The tale of my book

Do writers read reviews? Well I proceed from the premise that all writers are bottomless pits of vanity and insecurity and probably do. That’s why I’ve been scanning the papers and airwaves since my book Martin McGuinness:The Man I Knew cam out last March. It’s been slim pickings.  BBC Raidio Uladh/Radio Ulster made a ten-second reference to it, with an on-air promise of an interview about it. I’m still waiting. The Indo had a column which made dismissive reference to it. The Irish Times, five months after the book’s launch, gave two paragraphs to it. The Irish News chopped off the hands of all its book reviewers – or that’s how it seemed, given the deafening silence from that organ. Oh, and I got a ten-minute interview the radio station Newstalk, where like a fool I allowed myself to be drawn away from discussing the book and into a discussion about violence in the north.

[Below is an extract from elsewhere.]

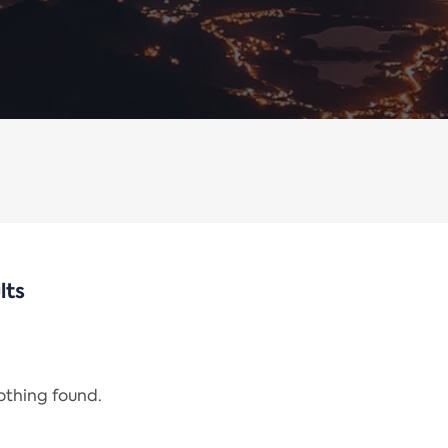
lts
nothing found.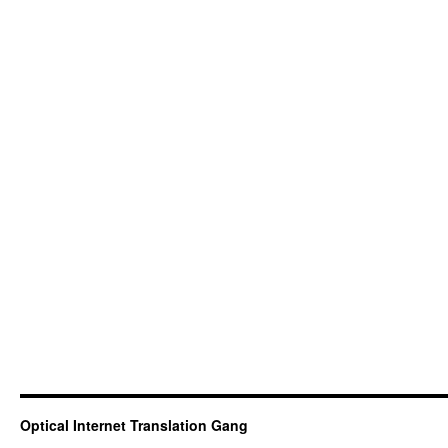
Optical Internet Translation Gang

So, as you can see, I’ve had little or nothing to feed my bottomless pit of vanity and insecurity, and my belief has been reinforced that the local world of book reviews is one big matter of who you know and whether they like you. I wish I could throw open the window and yell “I’m mad as hell and I’m not taking it any more!”, but I know if I did, no one would be listening.

That’s why I’m pinning my hopes on the slot I’ve got in this year’s Feile An Phobail. It’s between one and two o’clock on Thursday 2 August – Thursday of this week – and it’ll be in St Mary’s University College, in Belfast. I’ll be talking about the book and the people I interviewed for it – people like Eileen Paisley, Senator George Mitchell , Mary Lou McDonald and more than two dozen others. Signed copies of the book will be on sale at a reduced rate, and if you’ve bought it already and want to have it signed, just bring it along.

But remember – my bottomless pit of vanity and insecurity is ravenous. Please feed it and come.